> Given data:
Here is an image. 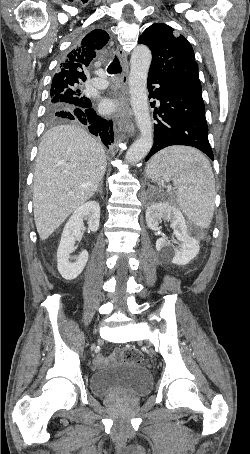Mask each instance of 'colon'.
<instances>
[{
	"instance_id": "5ec220e1",
	"label": "colon",
	"mask_w": 250,
	"mask_h": 454,
	"mask_svg": "<svg viewBox=\"0 0 250 454\" xmlns=\"http://www.w3.org/2000/svg\"><path fill=\"white\" fill-rule=\"evenodd\" d=\"M118 354L121 356L124 362L127 363H141L143 360L142 353L135 347H127L122 349Z\"/></svg>"
}]
</instances>
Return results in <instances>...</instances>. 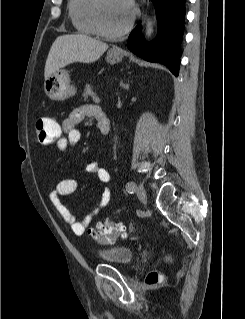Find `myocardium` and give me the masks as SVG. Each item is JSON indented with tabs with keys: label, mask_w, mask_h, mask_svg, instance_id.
Returning <instances> with one entry per match:
<instances>
[{
	"label": "myocardium",
	"mask_w": 245,
	"mask_h": 319,
	"mask_svg": "<svg viewBox=\"0 0 245 319\" xmlns=\"http://www.w3.org/2000/svg\"><path fill=\"white\" fill-rule=\"evenodd\" d=\"M103 1L104 0H95L94 7H93V18H94V23L97 29V32L99 35L108 37V38H119L127 34L135 21L136 18V11H131L130 18L127 22V24L119 29V30H109L105 27L103 18H102V10H103Z\"/></svg>",
	"instance_id": "myocardium-1"
}]
</instances>
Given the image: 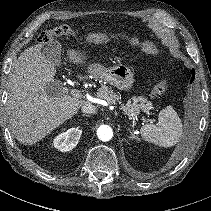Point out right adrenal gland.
Here are the masks:
<instances>
[{
    "label": "right adrenal gland",
    "mask_w": 211,
    "mask_h": 211,
    "mask_svg": "<svg viewBox=\"0 0 211 211\" xmlns=\"http://www.w3.org/2000/svg\"><path fill=\"white\" fill-rule=\"evenodd\" d=\"M82 116L89 117V115L83 114Z\"/></svg>",
    "instance_id": "2a0ac1e0"
}]
</instances>
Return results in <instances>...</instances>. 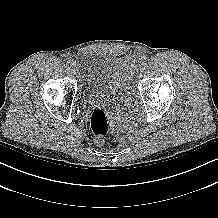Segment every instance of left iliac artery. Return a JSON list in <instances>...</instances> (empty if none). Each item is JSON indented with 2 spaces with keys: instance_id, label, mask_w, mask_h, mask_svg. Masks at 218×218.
<instances>
[{
  "instance_id": "44dca946",
  "label": "left iliac artery",
  "mask_w": 218,
  "mask_h": 218,
  "mask_svg": "<svg viewBox=\"0 0 218 218\" xmlns=\"http://www.w3.org/2000/svg\"><path fill=\"white\" fill-rule=\"evenodd\" d=\"M146 60H147V57H146V56H142V57L140 58V63H141L142 65H144V64L146 63Z\"/></svg>"
}]
</instances>
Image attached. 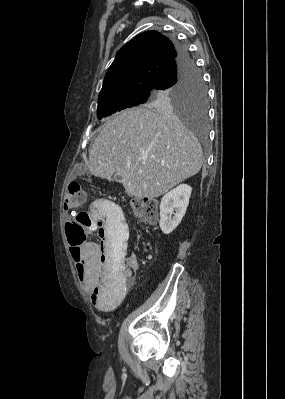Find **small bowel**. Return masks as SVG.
Masks as SVG:
<instances>
[{
  "label": "small bowel",
  "mask_w": 285,
  "mask_h": 399,
  "mask_svg": "<svg viewBox=\"0 0 285 399\" xmlns=\"http://www.w3.org/2000/svg\"><path fill=\"white\" fill-rule=\"evenodd\" d=\"M108 211L106 219L103 213ZM91 218L85 228L96 233L100 241L84 242L79 247L76 267L82 268L81 281L91 291L90 300L100 311L111 310L126 293L128 281L118 277L120 268L133 270L137 267L135 255L125 256L124 248L128 238V224L114 204L98 198L92 201L88 209ZM120 250L114 255L113 246Z\"/></svg>",
  "instance_id": "obj_1"
}]
</instances>
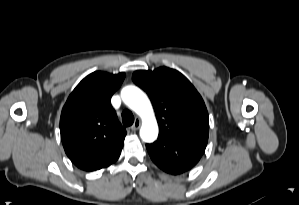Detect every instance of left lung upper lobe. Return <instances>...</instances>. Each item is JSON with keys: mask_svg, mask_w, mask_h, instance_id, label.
Wrapping results in <instances>:
<instances>
[{"mask_svg": "<svg viewBox=\"0 0 299 205\" xmlns=\"http://www.w3.org/2000/svg\"><path fill=\"white\" fill-rule=\"evenodd\" d=\"M136 85L148 94L159 123V137L208 141L209 118L200 94L180 72L160 67L133 73Z\"/></svg>", "mask_w": 299, "mask_h": 205, "instance_id": "obj_1", "label": "left lung upper lobe"}]
</instances>
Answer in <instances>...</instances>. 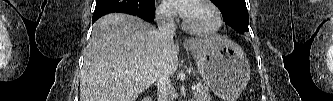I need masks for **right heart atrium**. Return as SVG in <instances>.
I'll return each instance as SVG.
<instances>
[{
  "instance_id": "obj_1",
  "label": "right heart atrium",
  "mask_w": 333,
  "mask_h": 101,
  "mask_svg": "<svg viewBox=\"0 0 333 101\" xmlns=\"http://www.w3.org/2000/svg\"><path fill=\"white\" fill-rule=\"evenodd\" d=\"M156 15H157L158 19H160L164 22H168V21H171L173 18V10L166 3L162 2L157 7Z\"/></svg>"
}]
</instances>
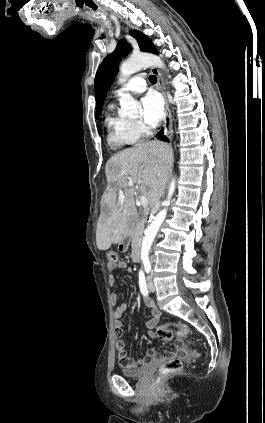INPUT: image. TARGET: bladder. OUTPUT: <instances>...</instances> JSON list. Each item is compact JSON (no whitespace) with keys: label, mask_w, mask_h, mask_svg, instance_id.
Segmentation results:
<instances>
[{"label":"bladder","mask_w":265,"mask_h":423,"mask_svg":"<svg viewBox=\"0 0 265 423\" xmlns=\"http://www.w3.org/2000/svg\"><path fill=\"white\" fill-rule=\"evenodd\" d=\"M148 367H149L148 365H143L138 368H122L121 374L129 378H138L146 372Z\"/></svg>","instance_id":"1"}]
</instances>
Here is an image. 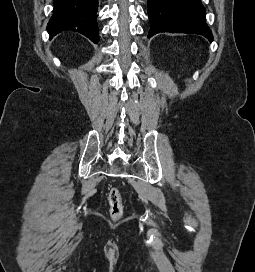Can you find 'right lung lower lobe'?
<instances>
[{
    "mask_svg": "<svg viewBox=\"0 0 255 272\" xmlns=\"http://www.w3.org/2000/svg\"><path fill=\"white\" fill-rule=\"evenodd\" d=\"M97 10L98 0H54L48 33L53 37L62 31L71 30L98 43Z\"/></svg>",
    "mask_w": 255,
    "mask_h": 272,
    "instance_id": "98d812e1",
    "label": "right lung lower lobe"
}]
</instances>
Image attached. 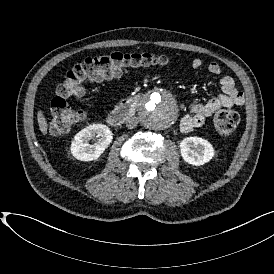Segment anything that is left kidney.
Wrapping results in <instances>:
<instances>
[{
  "label": "left kidney",
  "instance_id": "1",
  "mask_svg": "<svg viewBox=\"0 0 274 274\" xmlns=\"http://www.w3.org/2000/svg\"><path fill=\"white\" fill-rule=\"evenodd\" d=\"M181 156L185 162L200 166L209 162L214 156L213 146L200 137H187L180 142Z\"/></svg>",
  "mask_w": 274,
  "mask_h": 274
}]
</instances>
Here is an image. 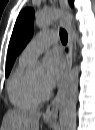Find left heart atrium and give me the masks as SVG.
<instances>
[{
    "mask_svg": "<svg viewBox=\"0 0 95 130\" xmlns=\"http://www.w3.org/2000/svg\"><path fill=\"white\" fill-rule=\"evenodd\" d=\"M45 64V77L44 86L48 89L53 88L58 84L63 73V61L58 53H49L44 58Z\"/></svg>",
    "mask_w": 95,
    "mask_h": 130,
    "instance_id": "left-heart-atrium-1",
    "label": "left heart atrium"
}]
</instances>
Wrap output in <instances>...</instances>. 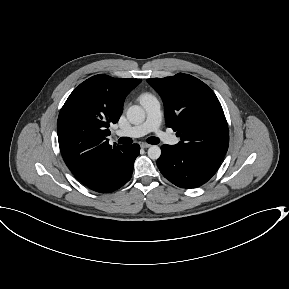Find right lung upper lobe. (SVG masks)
<instances>
[{
    "label": "right lung upper lobe",
    "instance_id": "cb5924a9",
    "mask_svg": "<svg viewBox=\"0 0 289 289\" xmlns=\"http://www.w3.org/2000/svg\"><path fill=\"white\" fill-rule=\"evenodd\" d=\"M140 82L95 75L81 83L63 105L57 122L59 147L66 165L81 183L100 177L123 149V145H109L108 127L119 120L125 97Z\"/></svg>",
    "mask_w": 289,
    "mask_h": 289
}]
</instances>
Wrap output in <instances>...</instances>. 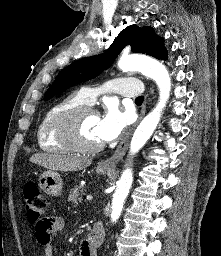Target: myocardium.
<instances>
[{
    "label": "myocardium",
    "mask_w": 221,
    "mask_h": 256,
    "mask_svg": "<svg viewBox=\"0 0 221 256\" xmlns=\"http://www.w3.org/2000/svg\"><path fill=\"white\" fill-rule=\"evenodd\" d=\"M90 113L97 114L89 105L78 106L69 111L59 123V136L69 145L72 151L84 154H93L99 152L103 148L102 143L96 145H86L80 138L82 120Z\"/></svg>",
    "instance_id": "1"
}]
</instances>
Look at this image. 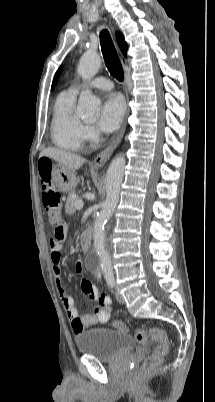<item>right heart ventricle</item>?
<instances>
[{
	"label": "right heart ventricle",
	"instance_id": "obj_1",
	"mask_svg": "<svg viewBox=\"0 0 215 402\" xmlns=\"http://www.w3.org/2000/svg\"><path fill=\"white\" fill-rule=\"evenodd\" d=\"M76 93L71 90L62 91L53 106L51 121V138L53 143L64 150L80 149L84 124L75 114Z\"/></svg>",
	"mask_w": 215,
	"mask_h": 402
}]
</instances>
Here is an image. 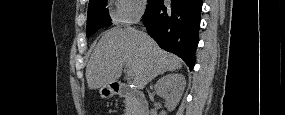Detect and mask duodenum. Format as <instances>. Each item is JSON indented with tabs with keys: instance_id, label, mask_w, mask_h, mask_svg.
<instances>
[{
	"instance_id": "1",
	"label": "duodenum",
	"mask_w": 285,
	"mask_h": 115,
	"mask_svg": "<svg viewBox=\"0 0 285 115\" xmlns=\"http://www.w3.org/2000/svg\"><path fill=\"white\" fill-rule=\"evenodd\" d=\"M110 89L115 95L128 96L132 100V115H147L148 106L144 96L137 90H133L123 82H113Z\"/></svg>"
}]
</instances>
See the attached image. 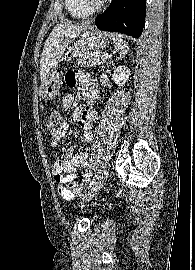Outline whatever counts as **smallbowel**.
I'll use <instances>...</instances> for the list:
<instances>
[{
	"label": "small bowel",
	"instance_id": "1",
	"mask_svg": "<svg viewBox=\"0 0 195 270\" xmlns=\"http://www.w3.org/2000/svg\"><path fill=\"white\" fill-rule=\"evenodd\" d=\"M66 83L70 87H75L78 84L82 85V92L87 100V104L75 108L73 115L76 118L82 132V140L84 143H89L93 139V123L96 119V112L93 108V103L96 100V93L93 90V79L89 74L81 71H69L66 74ZM75 101L72 94H68L63 98V108L66 111L71 110ZM69 124L62 122L60 125L49 130L51 136V147H57L62 139L68 134ZM88 153L83 147L78 151L72 146L69 148L63 160L56 159L52 175L55 181L59 184L58 191L66 200L73 199L72 191H69L64 183L71 182L76 178V172L80 167L88 165Z\"/></svg>",
	"mask_w": 195,
	"mask_h": 270
}]
</instances>
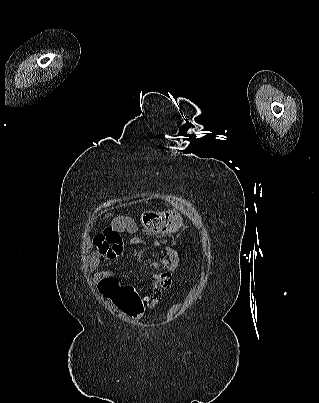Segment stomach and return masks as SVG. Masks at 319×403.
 <instances>
[{
    "mask_svg": "<svg viewBox=\"0 0 319 403\" xmlns=\"http://www.w3.org/2000/svg\"><path fill=\"white\" fill-rule=\"evenodd\" d=\"M140 218L142 228H146L149 234L175 233L183 224L181 215L176 211L151 212L150 210H141Z\"/></svg>",
    "mask_w": 319,
    "mask_h": 403,
    "instance_id": "1",
    "label": "stomach"
}]
</instances>
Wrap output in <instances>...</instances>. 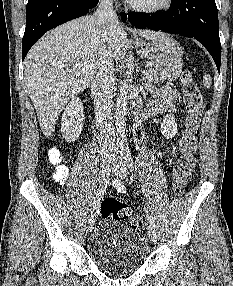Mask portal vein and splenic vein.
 <instances>
[{
  "instance_id": "obj_1",
  "label": "portal vein and splenic vein",
  "mask_w": 233,
  "mask_h": 286,
  "mask_svg": "<svg viewBox=\"0 0 233 286\" xmlns=\"http://www.w3.org/2000/svg\"><path fill=\"white\" fill-rule=\"evenodd\" d=\"M142 74H143V75H149V71H148V70H144V71L142 72Z\"/></svg>"
}]
</instances>
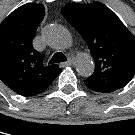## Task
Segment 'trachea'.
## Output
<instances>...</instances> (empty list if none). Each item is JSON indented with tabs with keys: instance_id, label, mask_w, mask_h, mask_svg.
Wrapping results in <instances>:
<instances>
[{
	"instance_id": "1",
	"label": "trachea",
	"mask_w": 135,
	"mask_h": 135,
	"mask_svg": "<svg viewBox=\"0 0 135 135\" xmlns=\"http://www.w3.org/2000/svg\"><path fill=\"white\" fill-rule=\"evenodd\" d=\"M64 61H67V58L65 57V55L61 52H57L52 56L49 63L54 64V63H60Z\"/></svg>"
}]
</instances>
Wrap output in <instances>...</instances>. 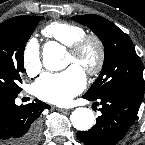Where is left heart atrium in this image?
Returning <instances> with one entry per match:
<instances>
[{
    "label": "left heart atrium",
    "mask_w": 145,
    "mask_h": 145,
    "mask_svg": "<svg viewBox=\"0 0 145 145\" xmlns=\"http://www.w3.org/2000/svg\"><path fill=\"white\" fill-rule=\"evenodd\" d=\"M86 84L85 74L78 65H70L59 73H46L33 86L35 95L49 103L64 105L80 93Z\"/></svg>",
    "instance_id": "left-heart-atrium-1"
}]
</instances>
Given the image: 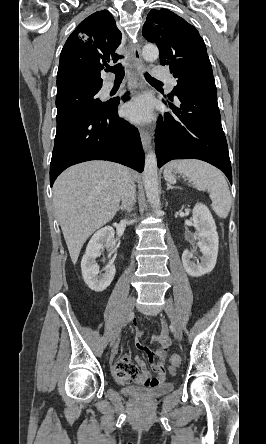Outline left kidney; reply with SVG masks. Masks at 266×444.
<instances>
[{"mask_svg": "<svg viewBox=\"0 0 266 444\" xmlns=\"http://www.w3.org/2000/svg\"><path fill=\"white\" fill-rule=\"evenodd\" d=\"M193 224L198 232L197 245L203 256L201 262L196 264L191 260L193 254L185 250L182 254V262L188 275L200 277L211 272L216 265L219 238L215 221L206 205L197 203L194 206Z\"/></svg>", "mask_w": 266, "mask_h": 444, "instance_id": "1", "label": "left kidney"}]
</instances>
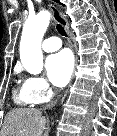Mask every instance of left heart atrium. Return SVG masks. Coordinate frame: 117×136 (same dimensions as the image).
I'll return each mask as SVG.
<instances>
[{"instance_id": "left-heart-atrium-1", "label": "left heart atrium", "mask_w": 117, "mask_h": 136, "mask_svg": "<svg viewBox=\"0 0 117 136\" xmlns=\"http://www.w3.org/2000/svg\"><path fill=\"white\" fill-rule=\"evenodd\" d=\"M73 68L74 59L69 50L52 54L46 61L49 79L57 87H63L69 82Z\"/></svg>"}]
</instances>
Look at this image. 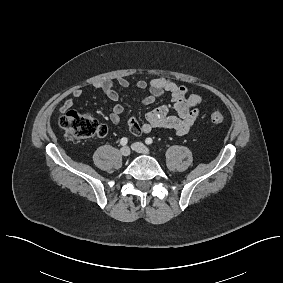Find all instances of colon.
Listing matches in <instances>:
<instances>
[{
    "label": "colon",
    "mask_w": 283,
    "mask_h": 283,
    "mask_svg": "<svg viewBox=\"0 0 283 283\" xmlns=\"http://www.w3.org/2000/svg\"><path fill=\"white\" fill-rule=\"evenodd\" d=\"M213 124H221L225 118L220 112L210 115ZM60 126L70 141H79L92 137H102L106 134V126L89 114L70 110L60 118Z\"/></svg>",
    "instance_id": "obj_1"
}]
</instances>
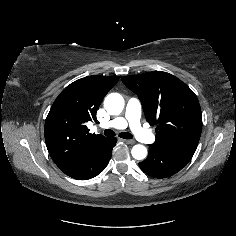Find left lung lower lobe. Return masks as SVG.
<instances>
[{
  "label": "left lung lower lobe",
  "mask_w": 236,
  "mask_h": 236,
  "mask_svg": "<svg viewBox=\"0 0 236 236\" xmlns=\"http://www.w3.org/2000/svg\"><path fill=\"white\" fill-rule=\"evenodd\" d=\"M194 153V149H168L149 145L148 157L139 166L149 176L166 178L180 171Z\"/></svg>",
  "instance_id": "0a47b994"
}]
</instances>
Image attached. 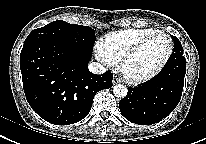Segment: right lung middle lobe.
I'll use <instances>...</instances> for the list:
<instances>
[{
  "instance_id": "dd1d6c3e",
  "label": "right lung middle lobe",
  "mask_w": 206,
  "mask_h": 144,
  "mask_svg": "<svg viewBox=\"0 0 206 144\" xmlns=\"http://www.w3.org/2000/svg\"><path fill=\"white\" fill-rule=\"evenodd\" d=\"M39 40L63 43L92 52L95 31L88 26L73 25L57 20L33 30L26 38L24 44Z\"/></svg>"
}]
</instances>
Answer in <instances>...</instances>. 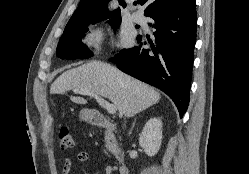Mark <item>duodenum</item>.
<instances>
[{
	"label": "duodenum",
	"mask_w": 249,
	"mask_h": 174,
	"mask_svg": "<svg viewBox=\"0 0 249 174\" xmlns=\"http://www.w3.org/2000/svg\"><path fill=\"white\" fill-rule=\"evenodd\" d=\"M90 119L93 125L104 128L108 131L109 142L113 146L114 155L116 159L118 160V166H117L118 174H129L130 170H129L128 165L125 162L123 150L121 149L117 141V137L119 135V128L117 124L105 118L99 112H93L90 116Z\"/></svg>",
	"instance_id": "1"
}]
</instances>
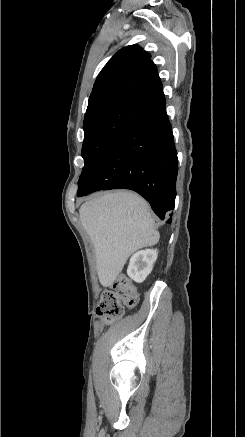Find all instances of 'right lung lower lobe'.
I'll list each match as a JSON object with an SVG mask.
<instances>
[{"mask_svg": "<svg viewBox=\"0 0 245 437\" xmlns=\"http://www.w3.org/2000/svg\"><path fill=\"white\" fill-rule=\"evenodd\" d=\"M178 158L165 101L142 109L119 133L77 196L98 190L131 189L155 214L171 223Z\"/></svg>", "mask_w": 245, "mask_h": 437, "instance_id": "98d812e1", "label": "right lung lower lobe"}]
</instances>
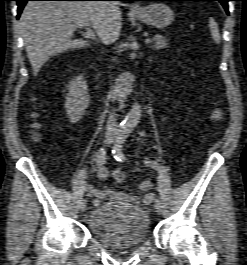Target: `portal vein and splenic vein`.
<instances>
[{"label":"portal vein and splenic vein","mask_w":247,"mask_h":265,"mask_svg":"<svg viewBox=\"0 0 247 265\" xmlns=\"http://www.w3.org/2000/svg\"><path fill=\"white\" fill-rule=\"evenodd\" d=\"M84 36H85L86 38H89V39H95V35H94V33L92 32V30L90 29V27L87 28L86 33H85ZM150 43H152V40L147 39V40H146V44H150Z\"/></svg>","instance_id":"portal-vein-and-splenic-vein-1"}]
</instances>
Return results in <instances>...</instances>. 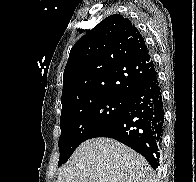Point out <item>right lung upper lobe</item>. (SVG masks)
Returning <instances> with one entry per match:
<instances>
[{
	"instance_id": "1",
	"label": "right lung upper lobe",
	"mask_w": 196,
	"mask_h": 182,
	"mask_svg": "<svg viewBox=\"0 0 196 182\" xmlns=\"http://www.w3.org/2000/svg\"><path fill=\"white\" fill-rule=\"evenodd\" d=\"M153 71L139 30L122 15H111L72 47L63 75L62 112L100 97L128 99Z\"/></svg>"
}]
</instances>
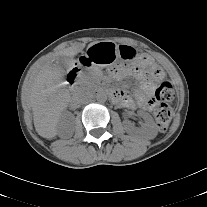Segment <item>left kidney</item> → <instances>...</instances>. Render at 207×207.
Masks as SVG:
<instances>
[{"label":"left kidney","mask_w":207,"mask_h":207,"mask_svg":"<svg viewBox=\"0 0 207 207\" xmlns=\"http://www.w3.org/2000/svg\"><path fill=\"white\" fill-rule=\"evenodd\" d=\"M138 114L145 121L144 126L141 127L139 132L142 134V136L145 139H153V138H155L157 136L158 130H157V125L155 124L152 116L149 113L144 112V111H139ZM125 129L131 135H134V134H136L138 132L136 130V128L132 124H130V123H126L125 124Z\"/></svg>","instance_id":"obj_1"}]
</instances>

> Exercise description:
Please reproduce the lines exactly from the one containing "Segment <item>left kidney</item>" through the last line of the data above, and keep the pictures out.

> Response to the exercise:
Segment <item>left kidney</item> → <instances>...</instances>. Render at 207×207.
Masks as SVG:
<instances>
[{"label":"left kidney","mask_w":207,"mask_h":207,"mask_svg":"<svg viewBox=\"0 0 207 207\" xmlns=\"http://www.w3.org/2000/svg\"><path fill=\"white\" fill-rule=\"evenodd\" d=\"M138 114L145 121L144 126L141 127L139 132L142 134V136L145 139H153V138H155L157 136L158 130H157V125L155 124L152 116L149 113L144 112V111H139ZM125 129L131 135H134V134H136L138 132L136 130V128L132 124H130V123H126L125 124Z\"/></svg>","instance_id":"obj_1"}]
</instances>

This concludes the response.